Laparoscopic gastric bypass (GBP) induces a postoperative hypercoagulable state that is similar or reduced compared with open GBP.

METHODS

University hospital.

METHODS

Between May 1999 and June 2000, 70 patients were randomly assigned to laparoscopic (n = 36) or open (n = 34) GBP. Deep venous thrombosis (DVT) prophylaxis consisted of antiembolism stockings and sequential pneumatic compression devices.

METHODS

Plasminogen, thrombin-antithrombin complex (TAT), prothrombin fragment 1.2 (F1.2), fibrinogen, D-dimer, antithrombin III (AT), and protein C levels were measured at baseline and at 1, 24, 48, and 72 hours postoperatively.

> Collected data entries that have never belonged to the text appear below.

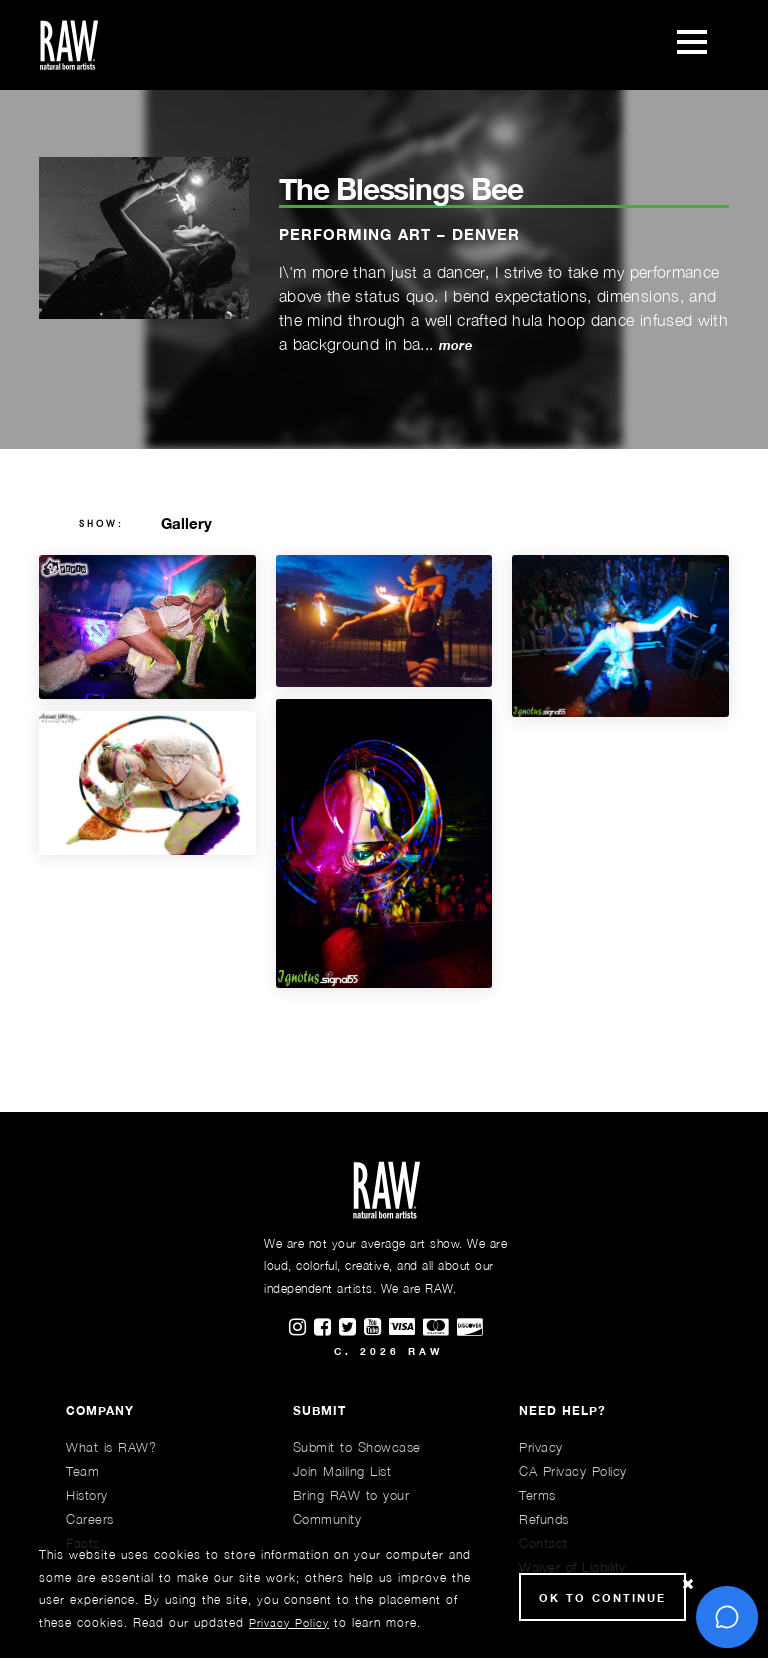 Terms (537, 1495)
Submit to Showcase (357, 1447)
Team (82, 1471)
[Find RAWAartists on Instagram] (301, 1328)
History (87, 1495)
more (455, 345)
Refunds (544, 1519)
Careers (90, 1519)
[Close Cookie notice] (688, 1584)
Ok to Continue (602, 1597)
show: (101, 524)
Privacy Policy (289, 1622)
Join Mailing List (342, 1471)
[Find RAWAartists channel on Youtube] (376, 1328)
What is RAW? (111, 1447)
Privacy (541, 1447)
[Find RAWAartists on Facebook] (326, 1328)
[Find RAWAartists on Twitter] (351, 1328)
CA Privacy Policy (573, 1471)
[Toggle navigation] (692, 45) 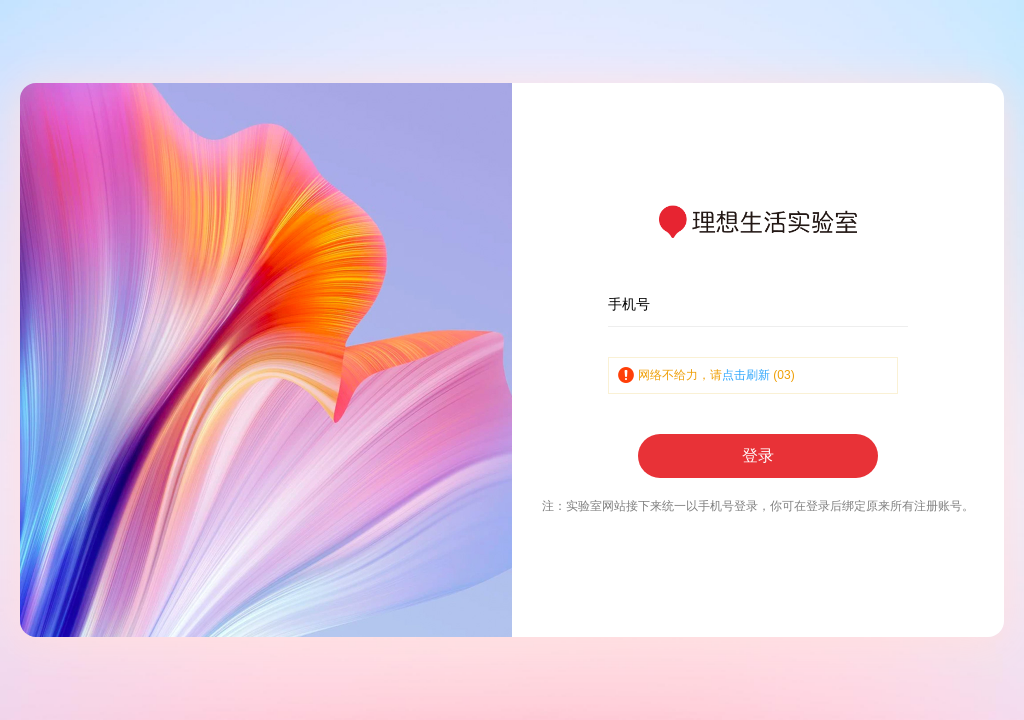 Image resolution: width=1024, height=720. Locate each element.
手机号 (629, 304)
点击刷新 (746, 375) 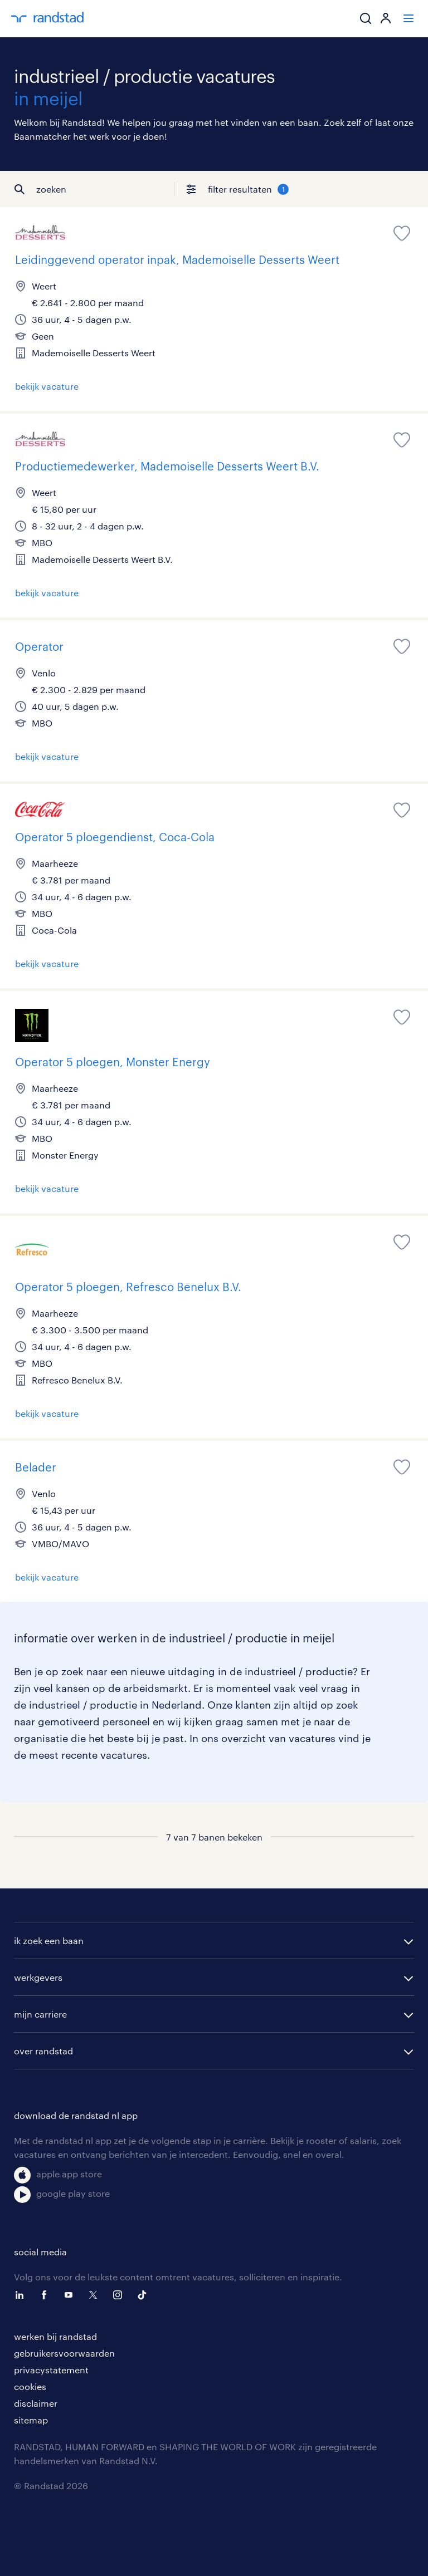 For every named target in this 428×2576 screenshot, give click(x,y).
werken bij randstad (55, 2336)
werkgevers (38, 1977)
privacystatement (51, 2369)
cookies (30, 2386)
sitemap (31, 2420)
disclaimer (35, 2403)
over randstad (43, 2050)
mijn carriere (40, 2014)
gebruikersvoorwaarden (64, 2353)
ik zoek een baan (49, 1940) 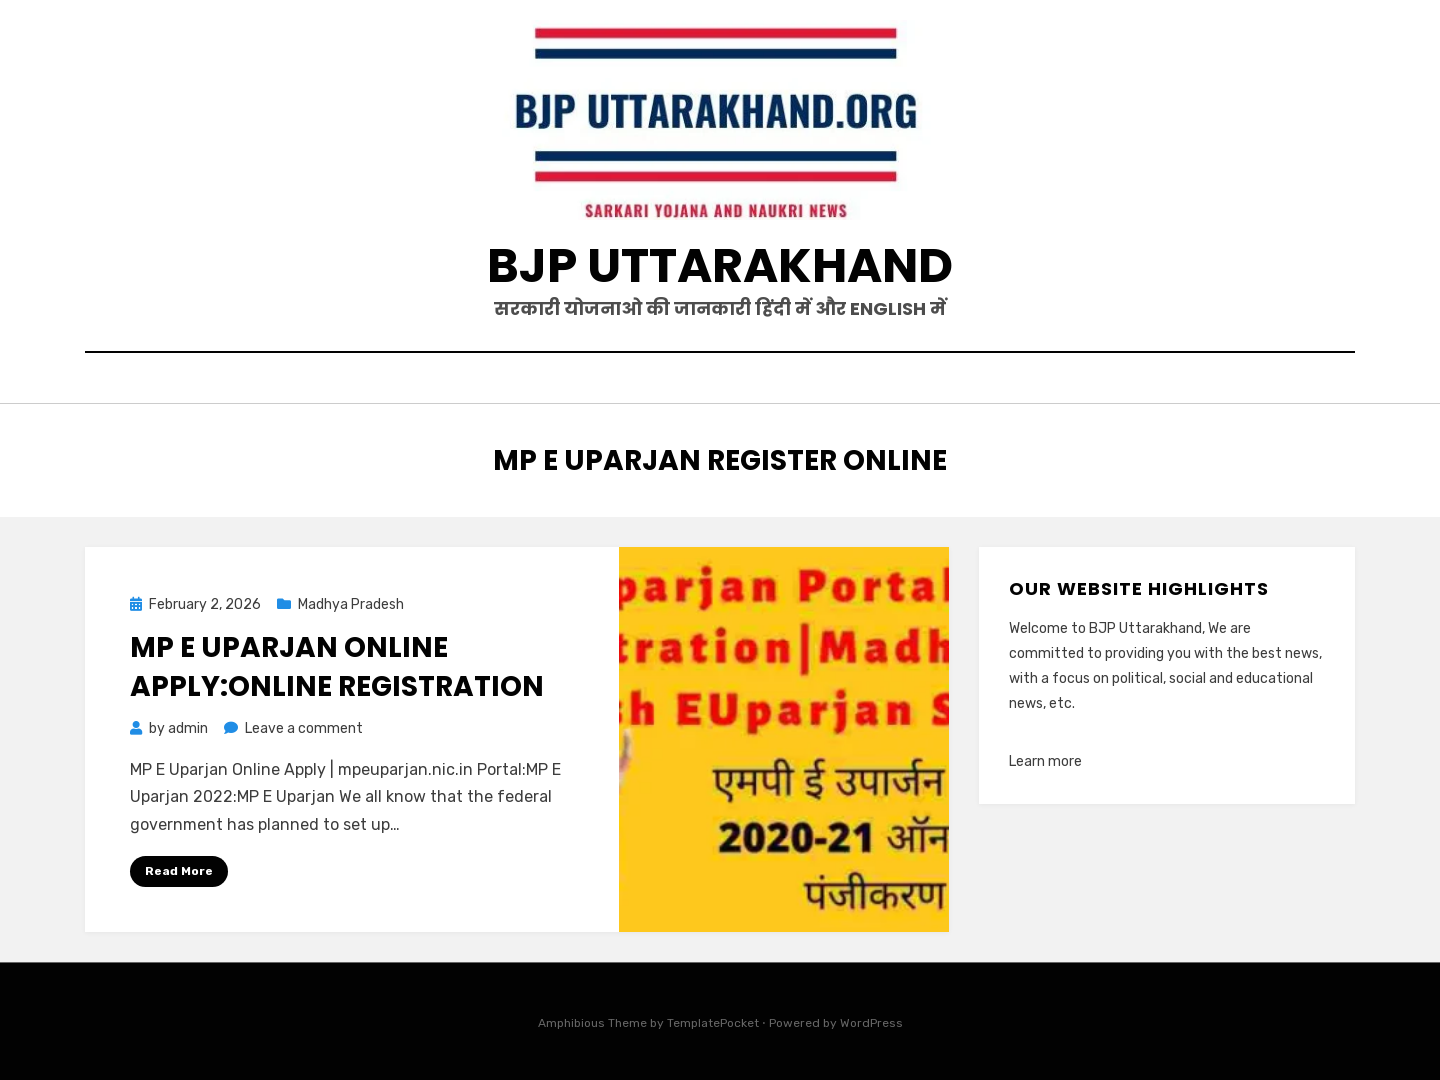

A venous duplex examination of both lower extremities was performed preoperatively and between the third and fifth day postoperatively.

RESULTS

The 2 groups were similar in age, weight, and body mass index. Plasminogen levels decreased, and TAT, F1.2, and fibrinogen levels increased after laparoscopic and open GBP. There was no significant difference in these levels between groups. D-dimer levels increased in both groups, but the levels were significantly higher after open GBP than after laparoscopic GBP (P<.01). Antithrombin III and protein C levels decreased in both groups. The reduction of AT (at 1 hour) and protein C (at 72 hours) was significantly less after laparoscopic GBP than after open GBP (P<.05). Postoperative venous duplex examination revealed DVT in 1 (2.9%) of 34 patients after open GBP but in none of 36 patients after laparoscopic GBP. One patient developed pulmonary embolism after open GBP.

CONCLUSIONS

Laparoscopic GBP induces a hypercoagulable state similar to that of open GBP. Our findings suggest that DVT prophylaxis should be used during laparoscopic GBP as in open GBP.